Searching over 5,500,000 cases.


searching
Buy This Entire Record For $7.95

Download the entire decision to receive the complete text, official citation,
docket number, dissents and concurrences, and footnotes for this case.

Learn more about what you receive with purchase of this case.

State v. Thompson

Court of Appeals of Ohio, Second District, Montgomery

December 13, 2019

STATE OF OHIO Plaintiff-Appellee
v.
CRAIG THOMPSON Defendant-Appellant

          Trial Court Case No. 2013-CR-377/2 (Criminal Appeal from Common Pleas Court).

          MATHIAS H. HECK, JR., by MICHAEL P. ALLEN, Assistant Prosecuting Attorney, Montgomery County Prosecutor's Office, Appellate Division, Montgomery County Courts Building, Attorney for Plaintiff-Appellee.

          CRAIG THOMPSON, Inmate No. 721-446, Warren Correctional Institution, Attorney for Defendant-Appellant.

          OPINION

          WELBAUM, P.J.

         {¶ 1} Defendant-appellant, Craig Thompson, appeals pro se from a judgment of the Montgomery County Court of Common Pleas overruling his petition for post-conviction relief, supplemental petitions for post-conviction relief, and his motion for new trial. For the reasons outlined below, the judgment of the trial court will be affirmed.

         Facts and Course of Proceedings

         {¶ 2} On March 5, 2013, the Montgomery County Grand Jury returned an indictment charging Thompson with one count of complicity to commit burglary in violation of R.C. 2911.12(A)(1) and R.C. 2923.03(A)(2), a felony of the second degree.
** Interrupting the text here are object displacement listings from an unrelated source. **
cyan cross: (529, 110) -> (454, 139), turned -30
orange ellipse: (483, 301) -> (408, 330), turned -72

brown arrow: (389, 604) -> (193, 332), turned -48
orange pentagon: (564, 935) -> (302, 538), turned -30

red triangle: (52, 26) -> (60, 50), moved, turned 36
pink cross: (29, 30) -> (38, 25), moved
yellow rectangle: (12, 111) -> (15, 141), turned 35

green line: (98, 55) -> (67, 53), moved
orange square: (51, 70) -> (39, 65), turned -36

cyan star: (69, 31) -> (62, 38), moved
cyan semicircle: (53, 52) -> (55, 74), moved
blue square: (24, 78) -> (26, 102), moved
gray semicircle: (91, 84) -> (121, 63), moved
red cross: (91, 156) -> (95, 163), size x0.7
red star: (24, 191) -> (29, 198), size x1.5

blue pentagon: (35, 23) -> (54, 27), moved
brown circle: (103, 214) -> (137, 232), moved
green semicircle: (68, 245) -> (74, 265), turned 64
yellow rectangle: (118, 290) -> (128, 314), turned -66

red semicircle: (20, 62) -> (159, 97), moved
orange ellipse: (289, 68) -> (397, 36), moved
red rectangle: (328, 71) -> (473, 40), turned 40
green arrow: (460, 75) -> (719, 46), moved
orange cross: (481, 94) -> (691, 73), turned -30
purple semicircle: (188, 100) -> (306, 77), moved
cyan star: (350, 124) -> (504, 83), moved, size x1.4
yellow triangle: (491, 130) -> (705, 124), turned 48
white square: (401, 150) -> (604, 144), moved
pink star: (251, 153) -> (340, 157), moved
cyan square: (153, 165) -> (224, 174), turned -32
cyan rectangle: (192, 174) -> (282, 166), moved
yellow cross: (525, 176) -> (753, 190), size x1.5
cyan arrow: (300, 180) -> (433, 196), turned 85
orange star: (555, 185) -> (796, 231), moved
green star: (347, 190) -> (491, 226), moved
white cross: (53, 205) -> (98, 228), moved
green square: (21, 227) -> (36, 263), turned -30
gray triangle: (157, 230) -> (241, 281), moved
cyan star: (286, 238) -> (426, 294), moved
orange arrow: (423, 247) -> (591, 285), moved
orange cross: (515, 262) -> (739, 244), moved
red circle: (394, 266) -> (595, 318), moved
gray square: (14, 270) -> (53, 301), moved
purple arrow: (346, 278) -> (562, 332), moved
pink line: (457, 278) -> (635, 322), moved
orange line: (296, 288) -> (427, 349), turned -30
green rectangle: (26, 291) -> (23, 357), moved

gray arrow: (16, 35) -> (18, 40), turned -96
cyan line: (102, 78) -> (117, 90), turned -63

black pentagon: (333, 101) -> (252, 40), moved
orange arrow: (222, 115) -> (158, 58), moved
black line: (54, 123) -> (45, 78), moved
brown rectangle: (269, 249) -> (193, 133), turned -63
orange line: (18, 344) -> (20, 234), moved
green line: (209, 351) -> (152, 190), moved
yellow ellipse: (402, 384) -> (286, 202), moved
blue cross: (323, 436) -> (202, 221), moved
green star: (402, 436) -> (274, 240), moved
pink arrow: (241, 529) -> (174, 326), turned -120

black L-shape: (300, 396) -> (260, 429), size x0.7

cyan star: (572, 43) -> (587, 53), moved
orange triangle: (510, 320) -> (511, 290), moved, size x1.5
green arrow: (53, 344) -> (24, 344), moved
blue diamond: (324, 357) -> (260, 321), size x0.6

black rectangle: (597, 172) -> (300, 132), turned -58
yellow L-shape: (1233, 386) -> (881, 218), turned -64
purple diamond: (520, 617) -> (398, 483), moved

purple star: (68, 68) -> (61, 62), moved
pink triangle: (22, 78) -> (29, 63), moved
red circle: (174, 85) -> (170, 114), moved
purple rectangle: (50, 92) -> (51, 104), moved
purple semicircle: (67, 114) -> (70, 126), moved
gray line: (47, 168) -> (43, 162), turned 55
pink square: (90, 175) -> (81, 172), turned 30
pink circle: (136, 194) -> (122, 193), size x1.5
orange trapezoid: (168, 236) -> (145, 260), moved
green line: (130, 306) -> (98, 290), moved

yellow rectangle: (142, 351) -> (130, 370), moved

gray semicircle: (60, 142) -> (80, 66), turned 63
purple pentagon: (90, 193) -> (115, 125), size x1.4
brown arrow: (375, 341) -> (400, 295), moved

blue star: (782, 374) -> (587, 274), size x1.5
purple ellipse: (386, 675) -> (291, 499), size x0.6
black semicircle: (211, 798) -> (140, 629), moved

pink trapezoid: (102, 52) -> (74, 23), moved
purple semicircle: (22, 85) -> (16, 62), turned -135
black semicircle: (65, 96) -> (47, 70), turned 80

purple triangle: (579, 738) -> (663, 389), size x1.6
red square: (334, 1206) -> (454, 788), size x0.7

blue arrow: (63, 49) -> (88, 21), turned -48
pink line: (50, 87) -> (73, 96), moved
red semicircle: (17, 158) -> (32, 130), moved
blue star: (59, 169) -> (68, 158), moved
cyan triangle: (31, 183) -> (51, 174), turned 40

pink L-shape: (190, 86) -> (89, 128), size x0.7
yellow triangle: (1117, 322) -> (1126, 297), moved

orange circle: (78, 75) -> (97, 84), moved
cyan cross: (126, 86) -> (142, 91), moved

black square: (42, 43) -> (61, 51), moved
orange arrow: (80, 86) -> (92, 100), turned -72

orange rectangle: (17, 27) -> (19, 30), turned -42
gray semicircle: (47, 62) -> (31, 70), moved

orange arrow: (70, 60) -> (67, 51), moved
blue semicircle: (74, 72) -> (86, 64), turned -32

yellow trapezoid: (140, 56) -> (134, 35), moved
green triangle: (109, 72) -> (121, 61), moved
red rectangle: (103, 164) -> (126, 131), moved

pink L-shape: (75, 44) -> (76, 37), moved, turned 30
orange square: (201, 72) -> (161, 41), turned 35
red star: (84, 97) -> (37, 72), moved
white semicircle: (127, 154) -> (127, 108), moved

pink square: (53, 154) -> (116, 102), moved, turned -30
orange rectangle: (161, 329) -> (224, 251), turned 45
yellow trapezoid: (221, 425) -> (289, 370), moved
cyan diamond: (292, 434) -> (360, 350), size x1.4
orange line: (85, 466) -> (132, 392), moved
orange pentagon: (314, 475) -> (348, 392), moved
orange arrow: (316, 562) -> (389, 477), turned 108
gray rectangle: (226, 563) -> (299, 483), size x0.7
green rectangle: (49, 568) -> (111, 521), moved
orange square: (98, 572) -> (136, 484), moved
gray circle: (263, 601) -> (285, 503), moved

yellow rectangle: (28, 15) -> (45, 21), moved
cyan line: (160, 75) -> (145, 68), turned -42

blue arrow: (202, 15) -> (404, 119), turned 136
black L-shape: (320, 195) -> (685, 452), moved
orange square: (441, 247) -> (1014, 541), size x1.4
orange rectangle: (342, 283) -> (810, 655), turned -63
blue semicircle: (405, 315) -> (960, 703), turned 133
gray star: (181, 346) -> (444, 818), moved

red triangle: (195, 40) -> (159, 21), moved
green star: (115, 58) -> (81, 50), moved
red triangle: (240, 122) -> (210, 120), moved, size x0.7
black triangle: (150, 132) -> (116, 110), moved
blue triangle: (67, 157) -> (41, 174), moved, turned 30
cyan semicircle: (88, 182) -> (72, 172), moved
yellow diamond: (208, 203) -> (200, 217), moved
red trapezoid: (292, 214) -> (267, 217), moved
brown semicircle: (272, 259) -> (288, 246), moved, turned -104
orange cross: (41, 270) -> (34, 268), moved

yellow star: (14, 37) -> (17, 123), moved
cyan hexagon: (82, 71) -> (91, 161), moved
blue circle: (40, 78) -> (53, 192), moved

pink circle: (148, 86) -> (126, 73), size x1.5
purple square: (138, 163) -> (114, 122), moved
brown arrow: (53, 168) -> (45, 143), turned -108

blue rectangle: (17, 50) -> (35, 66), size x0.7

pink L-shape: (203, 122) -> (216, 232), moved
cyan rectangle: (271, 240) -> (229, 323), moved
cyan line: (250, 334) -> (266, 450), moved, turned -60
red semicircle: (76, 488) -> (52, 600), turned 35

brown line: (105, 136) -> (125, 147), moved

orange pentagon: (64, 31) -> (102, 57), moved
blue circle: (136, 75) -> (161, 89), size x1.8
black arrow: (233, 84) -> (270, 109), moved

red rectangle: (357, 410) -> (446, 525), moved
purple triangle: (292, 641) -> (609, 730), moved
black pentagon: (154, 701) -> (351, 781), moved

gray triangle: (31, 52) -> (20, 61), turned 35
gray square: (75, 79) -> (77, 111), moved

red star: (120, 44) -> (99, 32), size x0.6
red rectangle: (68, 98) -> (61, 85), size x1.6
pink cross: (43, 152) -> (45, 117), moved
The charge arose after Thompson's co-conspirator, Bradley Burns, unlawfully entered the residence of the victim, Charles Fox, with the intent to steal $50, 000 from Fox's residence. It was alleged that Thompson, who had previously performed repair services at Fox's home, aided and abetted Burns by informing Burns about the location of Fox's money and by driving Burns to Fox's residence for purposes of stealing the money. In exchange, Burns was to give half of the $50, 000 to Thompson.

         {¶ 3} Thompson pled not guilty to the indicted charge and subsequently filed a motion to suppress. Following a suppression hearing, the trial court overruled Thompson's motion. Thompson's case was then tried to a jury in April 2014. The trial court, however, declared a mistrial after the jury reported that it was deadlocked. After the mistrial, Thompson moved to dismiss the indictment on double-jeopardy grounds. The trial court overruled Thompson's motion to dismiss, and Thompson then appealed from that decision. On appeal, this court affirmed the judgment of the trial court. See State v. Thompson, 2d Dist. Montgomery No. 26280, 2014-Ohio-5583 ("Thompson I ").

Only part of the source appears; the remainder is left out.